Yang Jianhua yang tanpa ekspresi akan mengatakan sesuatu kepada Lin Wenwen, tetapi kepalanya tiba-tiba menoleh ke tempat Lin Qiao berada, matanya yang menawan bersinar dengan cahaya dingin.
“Eh?”
Lin Qiao secara otomatis menggerakkan kakinya. Tetapi setelah itu, dia menyadari bahwa dia tidak perlu melakukannya. Dia tidak terlihat sekarang, jadi bagaimana mungkin pria itu bisa melihatnya?

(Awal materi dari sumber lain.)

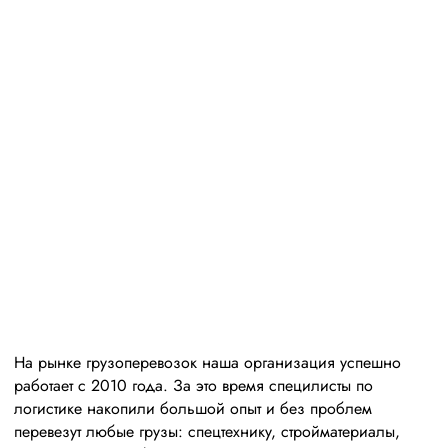
Высокая
репутация
свыше 300 постоянных клиентов
пять звезд (максимальная оценка) в рейтинге
надежности сообщества транспортных компаний и
грузоперевозчиков АТИ
На рынке грузоперевозок наша организация успешно
работает с 2010 года. За это время специлисты по
логистике накопили большой опыт и без проблем
перевезут любые грузы: спецтехнику, стройматериалы,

Dia merasa konyol, tetapi juga mengetahui bahwa Yang Jianhua memiliki sensasi yang sangat tajam. Dia hanya melepaskan niatnya untuk membunuh sesaat, namun dia telah menangkapnya. Sepertinya dia agak kuat.
Yang Jianhua melirik atap gedung itu dengan bingung. Baru saja, dia tiba-tiba merasakan niat membunuh dari daerah itu, tetapi tidak ada yang lain.
Apakah perasaannya salah?
Sambil berpikir, dia memfokuskan sensasinya ke atap gedung itu, tapi tetap tidak mendeteksi apapun. Setelah itu, dia menyerah dan kembali ke Lin Wenwen dan yang lainnya.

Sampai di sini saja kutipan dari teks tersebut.